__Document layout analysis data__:

+--

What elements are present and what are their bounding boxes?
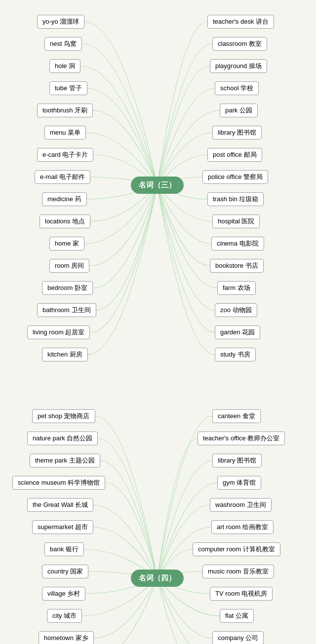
vocab-node: study 书房 (215, 348, 256, 361)
vocab-node: classroom 教室 (212, 37, 267, 51)
vocab-node: cinema 电影院 (211, 237, 264, 250)
vocab-node: playground 操场 (210, 59, 267, 73)
vocab-node: tube 管子 (49, 81, 87, 95)
vocab-node: toothbrush 牙刷 (37, 104, 93, 117)
vocab-node: living room 起居室 (27, 325, 90, 339)
vocab-node: yo-yo 溜溜球 (37, 15, 84, 29)
vocab-node: theme park 主题公园 (30, 454, 100, 467)
vocab-node: farm 农场 (217, 281, 256, 295)
vocab-node: hole 洞 (49, 59, 80, 73)
section1: 名词（三） yo-yo 溜溜球nest 鸟窝hole 洞tube 管子tooth… (0, 0, 316, 380)
vocab-node: teacher's desk 讲台 (207, 15, 274, 29)
vocab-node: science museum 科学博物馆 (12, 476, 105, 490)
vocab-node: village 乡村 (42, 587, 85, 601)
vocab-node: city 城市 (47, 609, 82, 623)
vocab-node: bank 银行 (44, 542, 84, 556)
center-node-1: 名词（三） (131, 177, 184, 194)
vocab-node: the Great Wall 长城 (27, 498, 93, 512)
vocab-node: bookstore 书店 (210, 259, 264, 273)
vocab-node: music room 音乐教室 (202, 565, 274, 578)
vocab-node: trash bin 垃圾箱 (207, 192, 264, 206)
vocab-node: nest 鸟窝 (44, 37, 82, 51)
vocab-node: nature park 自然公园 (27, 431, 98, 445)
vocab-node: kitchen 厨房 (42, 348, 88, 361)
vocab-node: zoo 动物园 (215, 303, 257, 317)
vocab-node: art room 绘画教室 (211, 520, 274, 534)
vocab-node: TV room 电视机房 (210, 587, 273, 601)
mind-map: 名词（三） yo-yo 溜溜球nest 鸟窝hole 洞tube 管子tooth… (0, 0, 316, 644)
vocab-node: bathroom 卫生间 (37, 303, 96, 317)
vocab-node: hometown 家乡 (39, 631, 94, 644)
vocab-node: canteen 食堂 (212, 409, 261, 423)
vocab-node: gym 体育馆 (217, 476, 261, 490)
vocab-node: washroom 卫生间 (210, 498, 272, 512)
vocab-node: library 图书馆 (212, 454, 262, 467)
vocab-node: bedroom 卧室 (42, 281, 93, 295)
vocab-node: garden 花园 (215, 325, 260, 339)
vocab-node: medicine 药 (42, 192, 87, 206)
vocab-node: locations 地点 (40, 215, 90, 228)
vocab-node: library 图书馆 (212, 126, 262, 140)
vocab-node: country 国家 (42, 565, 88, 578)
vocab-node: menu 菜单 (44, 126, 86, 140)
vocab-node: teacher's office 教师办公室 (198, 431, 285, 445)
vocab-node: computer room 计算机教室 (193, 542, 280, 556)
vocab-node: e-mail 电子邮件 (35, 170, 90, 184)
vocab-node: park 公园 (220, 104, 258, 117)
vocab-node: company 公司 (212, 631, 264, 644)
vocab-node: home 家 (49, 237, 84, 250)
vocab-node: e-card 电子卡片 (37, 148, 93, 162)
vocab-node: pet shop 宠物商店 (32, 409, 95, 423)
vocab-node: police office 警察局 (202, 170, 268, 184)
vocab-node: supermarket 超市 (32, 520, 93, 534)
vocab-node: hospital 医院 (212, 215, 260, 228)
section2: 名词（四） pet shop 宠物商店nature park 自然公园theme… (0, 394, 316, 644)
center-node-2: 名词（四） (131, 570, 184, 587)
vocab-node: room 房间 (49, 259, 89, 273)
vocab-node: post office 邮局 (207, 148, 262, 162)
vocab-node: school 学校 (215, 81, 259, 95)
vocab-node: flat 公寓 (220, 609, 254, 623)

+--

Every line holding the word "center" should be copied out of the records above.

center-node-1: 名词（三） (131, 177, 184, 194)
center-node-2: 名词（四） (131, 570, 184, 587)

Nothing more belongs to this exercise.